Question

The late news reports the story of a shooting in the city. Investigators think that they have recovered the weapon and they run ballistics tests on the pistol at the firing range. If a 0.050-kg bullet were fired from the handgun with a speed of 400 m/s and it traveled 0.080 m into the target before coming to rest, what force did the bullet exert on the target?

Answer 1

Answer:

50000 N

Explanation:

From the question given above, the following data were obtained:

Mass (m) of bullet = 0.050 kg

velocity (v) = 400 m/s

Distance (s) = 0.080 m

Force (F) =?

Next, we shall determine the acceleration of the bullet.
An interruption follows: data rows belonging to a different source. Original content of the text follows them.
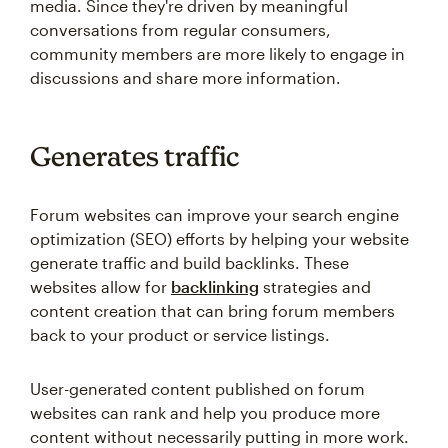
media. Since they're driven by meaningful
conversations from regular consumers,
community members are more likely to engage in
discussions and share more information.
Generates traffic
Forum websites can improve your search engine
optimization (SEO) efforts by helping your website
generate traffic and build backlinks. These
websites allow for
backlinking
strategies and
content creation that can bring forum members
back to your product or service listings.
User-generated content published on forum
websites can rank and help you produce more
content without necessarily putting in more work.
This can be obtained as follow:

Initial velocity (u) = 0 m/s

Final velocity (v) = 400 m/s

Distance (s) = 0.080 m

Acceleration (a) =?

v² = u² + 2as

400² = 0 + (2 × a × 0.08)

160000 = 0 + 0.16a

160000 = 0.16a

Divide both side by 0.16

a = 160000 / 0.16

a = 1×10⁶ m/s²

Finally, we shall determine the force exerted by the bullet on the target. This can be obtained as follow:

Mass (m) of bullet = 0.050 kg

Acceleration (a) of bullet = 1×10⁶ m/s²

Force (F) =?

F = ma

F = 0.050 × 1×10⁶

F = 50000 N

Thus, the bullet exerted a force of 50000 N on the target.